Genealogy from the perspective of a member of The Church of Jesus Christ of Latter-day Saints (Mormon, LDS)

Saturday, July 22, 2017

What if you turn out not to be related?

There are several popular "apps" or programs that use information on the Family Tree to establish "relationships.? When my wife and I tried out one of these programs recently, it showed that my wife and I are supposed to be 10th cousins four generation removed. What is a tenth cousin four generations removed? A tenth cousin four generations removed means that my 9th great-grandparents and my wife's 13th great-grandparents are in common. But for me and my wife to actually be related the chain of the relationship shown in the Family Tree would have to be accurate back, at least, nine generations and then forward to the present.

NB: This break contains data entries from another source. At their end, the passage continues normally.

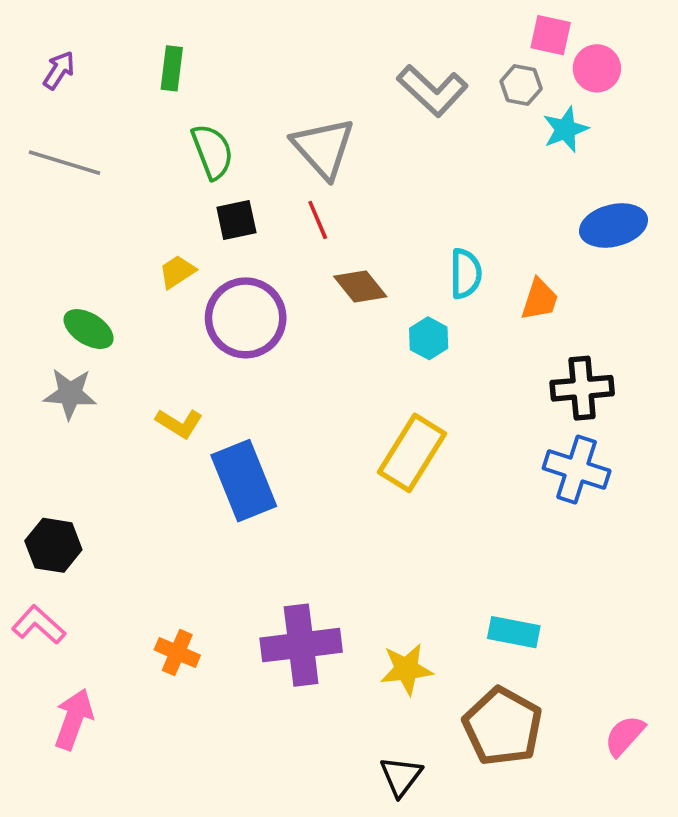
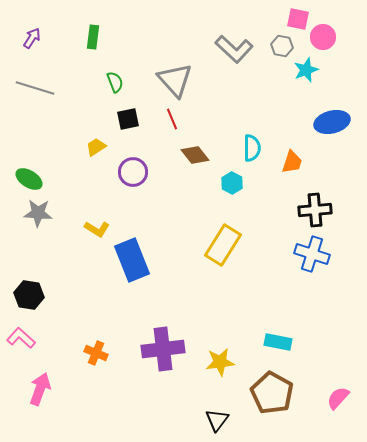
green semicircle: (212, 152) -> (115, 82), size x0.7
purple circle: (246, 318) -> (133, 172), size x0.7
green ellipse: (89, 329) -> (29, 179), moved

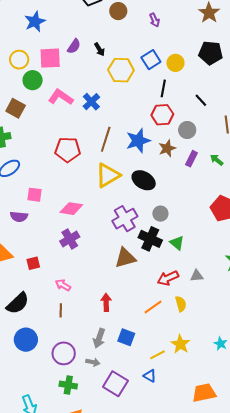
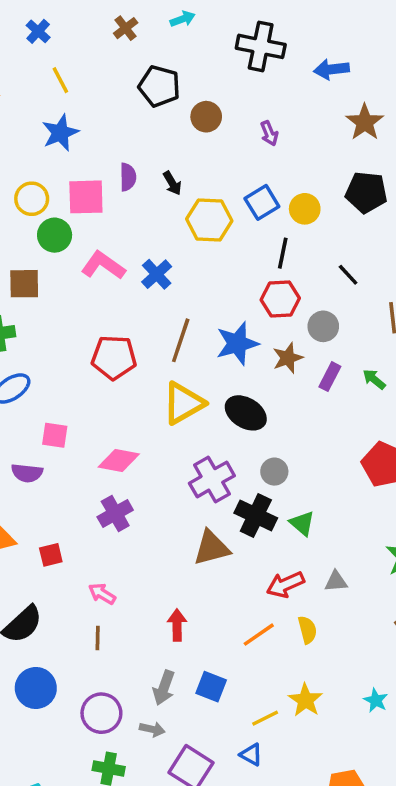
purple semicircle: (74, 46) -> (128, 177), turned -35
brown square: (16, 108) -> (24, 284), turned -30

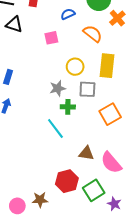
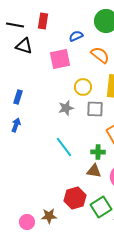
pink square: (51, 38) -> (60, 59), size x1.5
green cross: (68, 107) -> (98, 152), moved

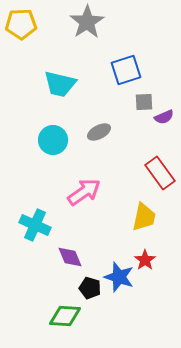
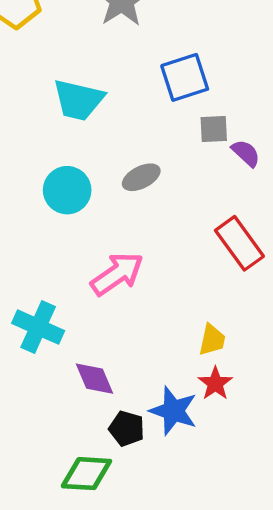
purple semicircle: (164, 117) -> (246, 153), turned -114
yellow trapezoid: (144, 217) -> (212, 340), moved, size x0.7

Of course, there is a way to determine if the results of the relationship app are correct. All you need to do is look at the connecting generations in the line of relationship given by the Family Tree to see if it is accurate. This is often easier said than done.

The relationship calculated by the app (which will for the purposes of this post remain unidentified) extends back through my "Stewart" line. Here is a screenshot of part of the Stewart line as it appears in the Family Tree back nine generations:

Duncan Stewart Steward has seven different fathers and seven different mothers. Take your pick. Which one connects me to my wife as a cousin? Really! The program takes the one that makes the relationship work.

This may seem like a rather harmless and trivial example, but the problem is that there are many people out there who believe that the information in the Family Tree is reliable and verified by the Church and/or FamilySearch. As this one example points out, many of these computer-generated pedigrees have severe issues.

What is more serious is that many other programs suggest relationships for the purpose of doing temple work with the same lack of verification of relationship.